West Ohio Gas Co. v. Public Utilities CommissionAnnotate this Case
294 U.S. 63 (1935)
U.S. Supreme Court
West Ohio Gas Co. v. Public Utilities Commission , 294 U.S. 63 (1935)
West Ohio Gas Co. v. Public Utilities Commission of Ohio (No. 1)
Submitted December 7, 1934
Decided January 7, 1935
294 U.S. 63
1. In computing the operating expenses of a gas distributing company, in the process of fixing its rates, the company's books are presumptively correct.
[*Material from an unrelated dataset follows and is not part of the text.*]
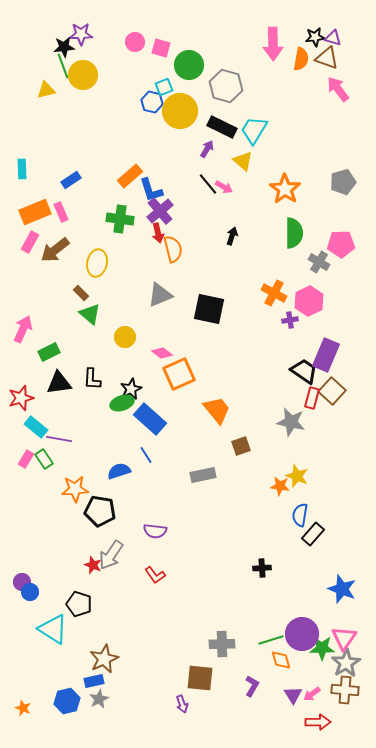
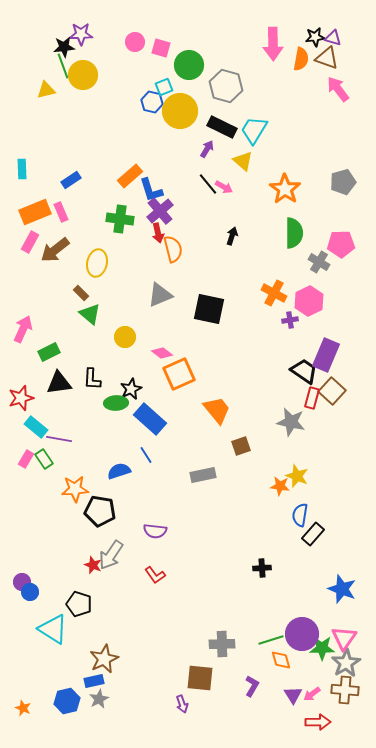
green ellipse at (122, 403): moved 6 px left; rotated 15 degrees clockwise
P. 294 U. S. 67.
2. Where the company's accounts showed that the amount of gas lost through leakage, etc., was 9% per annum of the amount purchased by it, and the books were found regular, but the public commission, in fixing its rates, struck off 2% of this from operating expense upon the ground that, with proper care, the loss would have been less, and did so without any evidence of waste or neglect, and without giving to the company any warning of this action or opportunity to oppose it by proof of due care, held that the action was wholly arbitrary. P. 294 U. S. 67.
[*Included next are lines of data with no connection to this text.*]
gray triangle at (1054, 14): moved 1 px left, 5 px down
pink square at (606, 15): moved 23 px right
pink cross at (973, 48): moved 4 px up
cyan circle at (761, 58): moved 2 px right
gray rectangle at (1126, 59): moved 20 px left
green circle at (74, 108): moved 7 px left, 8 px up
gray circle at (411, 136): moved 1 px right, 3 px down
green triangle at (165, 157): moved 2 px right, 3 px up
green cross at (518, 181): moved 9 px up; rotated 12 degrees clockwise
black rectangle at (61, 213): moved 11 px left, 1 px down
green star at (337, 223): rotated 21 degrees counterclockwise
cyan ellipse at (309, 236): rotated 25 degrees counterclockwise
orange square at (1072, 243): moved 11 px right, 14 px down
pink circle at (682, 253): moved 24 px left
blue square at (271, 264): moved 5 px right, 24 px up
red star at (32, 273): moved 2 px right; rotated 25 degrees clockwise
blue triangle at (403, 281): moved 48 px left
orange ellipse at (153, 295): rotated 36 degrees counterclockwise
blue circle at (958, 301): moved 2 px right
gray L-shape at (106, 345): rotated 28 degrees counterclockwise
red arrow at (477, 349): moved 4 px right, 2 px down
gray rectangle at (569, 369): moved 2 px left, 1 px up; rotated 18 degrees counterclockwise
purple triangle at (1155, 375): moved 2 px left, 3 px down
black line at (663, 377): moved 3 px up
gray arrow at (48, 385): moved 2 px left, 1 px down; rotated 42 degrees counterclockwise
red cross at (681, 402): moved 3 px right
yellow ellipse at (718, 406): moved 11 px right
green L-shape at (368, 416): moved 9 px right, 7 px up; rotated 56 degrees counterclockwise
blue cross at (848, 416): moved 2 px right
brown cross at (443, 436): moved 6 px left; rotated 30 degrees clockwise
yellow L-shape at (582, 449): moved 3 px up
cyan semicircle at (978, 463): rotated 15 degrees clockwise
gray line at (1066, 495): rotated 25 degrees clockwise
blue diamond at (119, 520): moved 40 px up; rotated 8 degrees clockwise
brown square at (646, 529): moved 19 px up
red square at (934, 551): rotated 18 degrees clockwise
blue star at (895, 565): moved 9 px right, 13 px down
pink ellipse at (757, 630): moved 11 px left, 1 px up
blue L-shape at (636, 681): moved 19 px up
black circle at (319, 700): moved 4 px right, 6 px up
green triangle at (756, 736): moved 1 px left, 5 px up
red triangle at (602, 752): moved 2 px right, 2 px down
3. Where the sole method provided by state law for review of a rate-fixing order is by hearing upon the law and facts on an appeal to the state supreme court, the facts relied on to sustain the rates against unimpeached evidence submitted by the utility must be exhibited in the record; otherwise the hearing is inadequate, and not judicial. P. 294 U. S. 68.
4. In fixing rates of a gas company, a public commission, after closing the hearings and without further notice to the company, adopted a new method of distributing certain expenses over the area served, and applied it to one city, where its effect on the rate was unfavorable to the company, and omitted to apply it to another where the effect would have been favorable. The reallocation was based on the commission's construction of annual reports of the company which had not been put in evidence, and no opportunity was allowed to contest the reallocation or to secure a rate readjustment in harmony with it. Held that the procedure was unfair, and contrary to due process. Pp. 294 U. S. 69, 294 U. S. 71.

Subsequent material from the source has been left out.